Cecal ligation and incision (CLI) is a surgical procedure designed to obtain a severe sepsis model that can meet international sepsis criteria. The CLI creates a more acute-onset sepsis model compared to the CLP model. Since the immune, metabolic, and hemodynamic responses generated by this model have not been sufficiently characterized, it is not yet as widely used as the CLP model.32

The advantages and limitations of experimental sepsis models are summarized in Table 1.

Table 1.

Comparative Characteristics of Experimental Sepsis Models

Model Advantages Limitation
CLP 1.Simple surgical procedure.
2. Exhibits very similar features to the clinical sepsis model.
3. Tissue ischemia develops. It also mimics the development of polymicrobial peritonitis.
4. Sample preparation is not required.
5. Both proinflammatory and anti-inflammatory immune responses are activated.
6. The severity of sepsis can be regulated by changing the number of holes, hole diameter, or length of the ligation site.		 1. Failure of the surgical procedure.
2. Tissue trauma occurs.
3. Variability between laboratories.
4. Gender and age variability.
5. Inapplicability in newborns.
6. Reproducibility is poor because standardization is difficult to achieve.
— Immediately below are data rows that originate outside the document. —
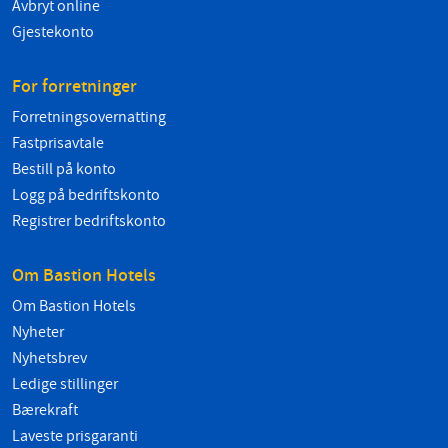
Avbryt online
Gjestekonto
For forretninger
Forretningsovernatting
Fastprisavtale
Bestill på konto
Logg på bedriftskonto
Registrer bedriftskonto
Om Bastion Hotels
Om Bastion Hotels
Nyheter
Nyhetsbrev
Ledige stillinger
Bærekraft
Laveste prisgaranti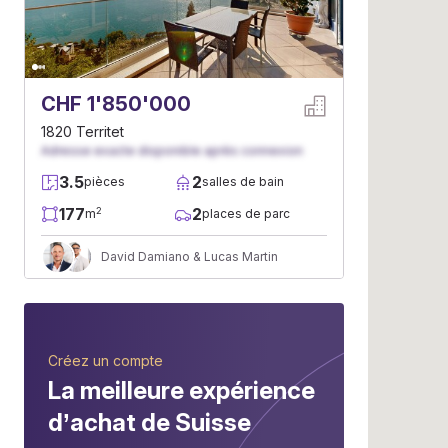
CHF 1'850'000
1820 Territet
Adresse exacte disponible après connexion
3.5
2
pièces
salles de bain
177
2
2
m
places de parc
David Damiano & Lucas Martin
Créez un compte
La meilleure expérience
d’achat de Suisse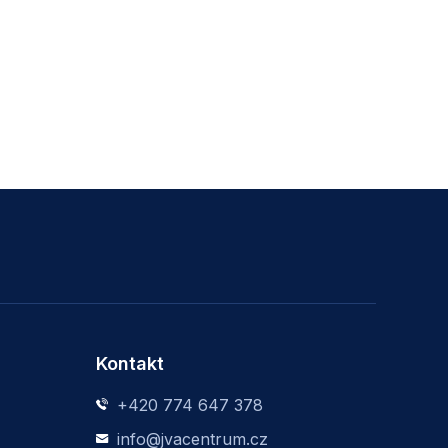
Kontakt
+420 774 647 378
info@jvacentrum.cz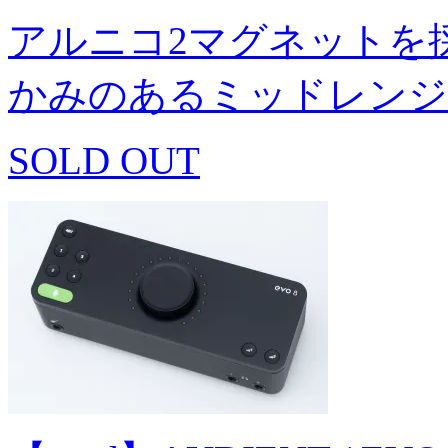
アルニコ2マグネットを
かみのあるミッドレンジ
SOLD OUT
6. It is difficult to control the bacterial load in the fecal contents leaking into the peritoneum and the magnitude of the challenge of sepsis.
CS 1. It does not require a surgical procedure.
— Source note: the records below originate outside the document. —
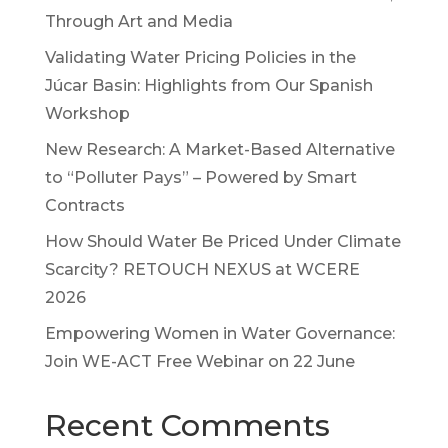
Through Art and Media
Validating Water Pricing Policies in the
Júcar Basin: Highlights from Our Spanish
Workshop
New Research: A Market-Based Alternative
to “Polluter Pays” – Powered by Smart
Contracts
How Should Water Be Priced Under Climate
Scarcity? RETOUCH NEXUS at WCERE
2026
Empowering Women in Water Governance:
Join WE-ACT Free Webinar on 22 June
Recent Comments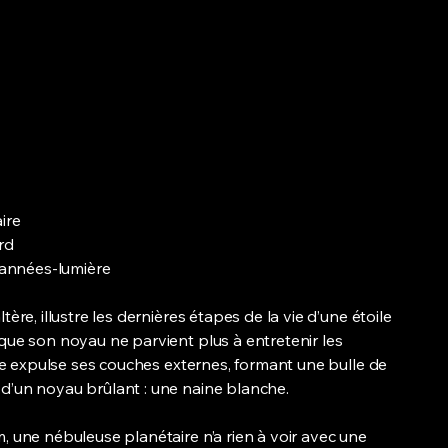
ire
rd
 années-lumière
tère, illustre les dernières étapes de la vie d’une étoile
que son noyau ne parvient plus à entretenir les
oile expulse ses couches externes, formant une bulle de
d’un noyau brûlant : une naine blanche.
 une nébuleuse planétaire n’a rien à voir avec une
2. The model is very simple and reproducible.
3. The model mimics polymicrobial peritonitis.
4. The model is the gold standard for neonatal sepsis.
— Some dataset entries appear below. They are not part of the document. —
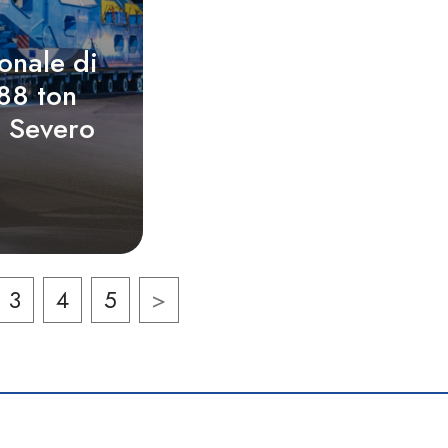
onale di
88 ton
 Severo
3
4
5
>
5. The dynamics of sepsis can be regulated by changing the amount of injected slurry or feces.		 1. The model is difficult to standardize (Due to differences in microbiota composition and sample preparation).
2. The metabolic, hemodynamic, and immunologic features of clinical sepsis may not always be fully mimicked.
CASP 1. The model is a surgical procedure.
2. The model causes diffuse peritonitis with a systemic infection.
3. The course of sepsis development is regulated by changing the stent diameter or removing the stent.
4. Microbiota diversity is largely preserved.
5. Abscess does not form.		 1. Surgical procedure is difficult.
2. It requires special surgical technique.
3. Tissue trauma occurs.
4. Not for use in newborns.
5. In the model, hemodynamic, immunological, and metabolic changes are less characterized than in CLP.
6. Less experience
CLI 1. Designed to model severe sepsis.
2. It creates an acute onset sepsis model.		 1. Surgical procedure is difficult.
2. In the model, hemodynamic, immunological, and metabolic changes are less characterized than in CLP.
3. Less experience.
LPS 1. It does not require a surgical procedure.
2. LPS is an easy model to implement.
3. The model is the toxicosis model.
4. Standardized and reproducible.
5. LPS can be applied in several ways.
6. It models the acute phase of Gram-negative sepsis well.
7. The course of sepsis development can be regulated by altering the amount or biological activity of LPS.		 1. Since a single toxin is administered, it may not completely mimic the polymicrobial sepsis and responses in human sepsis.
2. Active infection does not occur.
3. Responses to the toxin vary within and between species.
4. Represents an acute but short-lived immune response.
5. LPS doses, route of administration, and rate of administration can affect host responses to LPS. Therefore, variable hemodynamic responses may be seen.
Live pathogens 1. The model is easy, less invasive, and reproducible.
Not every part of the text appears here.